Regardless of the local PRG solution mentioned above, the ultimate solution to address the revenue shortfall and credit risks in the sector lies in ensuring that DisCos ultimately reduce their technical and non-technical losses within a reasonable period. DisCos must be held accountable for loss reduction as per their loss reduction plans which were the basis the companies were sold to new owners. Mindful of the fact that the new owners of the Discos committed to a loss reduction plan for five years, it is reasonable to expect that distribution losses will not disappear overnight as many people unreasonably expect and there will still be significant revenue shortfalls arising from these losses. Indeed, there are distribution losses even in the most advanced electricity markets. If given the right financial assistance under a carrot and stick approach, Discos should achieve significant loss reductions, particularly their commercial and collection losses, which account for over 70 percent of aggregate losses, within three years.

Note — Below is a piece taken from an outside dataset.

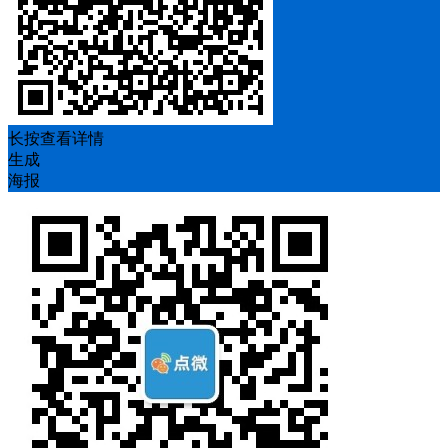
长按查看详情
生成
海报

However, Discos need to start to make necessary capital investments now in readiness for increased power generation to see tangible and significant loss reductions. One way Discos can achieve significant reduction in non-technical losses particularly in the area of customer metering and revenue protection is to adopt off balance sheet financing solutions to fund and implement key CAPEX programs such as their metering plans. An example of such off-balance sheet financing solution is the Nigerian metering initiative championed by the Accenture-GMSI collaboration in partnership with local meter manufacturers, which plans to address the metering gap by financing the procurement, roll-out and installation of more than two million residential energy meters across Discos nationwide at no upfront cost to Distribution companies and their customers.

The power sector conundrum, particularly the market revenue shortfall, credit risk and gas supply constraints under this transition period is to be anticipated. However, Government, through its respective agencies and parastatals such as NBET and the Ministry of Finance, must stand ready to firmly assure investors across the power value chain and the banks who are behind these investors that such investments will be fully recoverable. One such assurance is providing credit enhancement support to NBET through local banks and the Capital Markets by way of a local PRG structure. But ultimately, all stakeholders, including the new owners of GenCos and DisCos, NERC, Ministry of Petroleum, CBN, Nigerian banks and Capital Market Operators, will have to think outside the box to ensure the overall success of the power sector reforms.

Wesley Omonfoman

Wesley Omonfoman is an Energy Analyst and the Chief Executive Officer of New Hampshire Capital Limited, an energy advisory firm based in Lagos.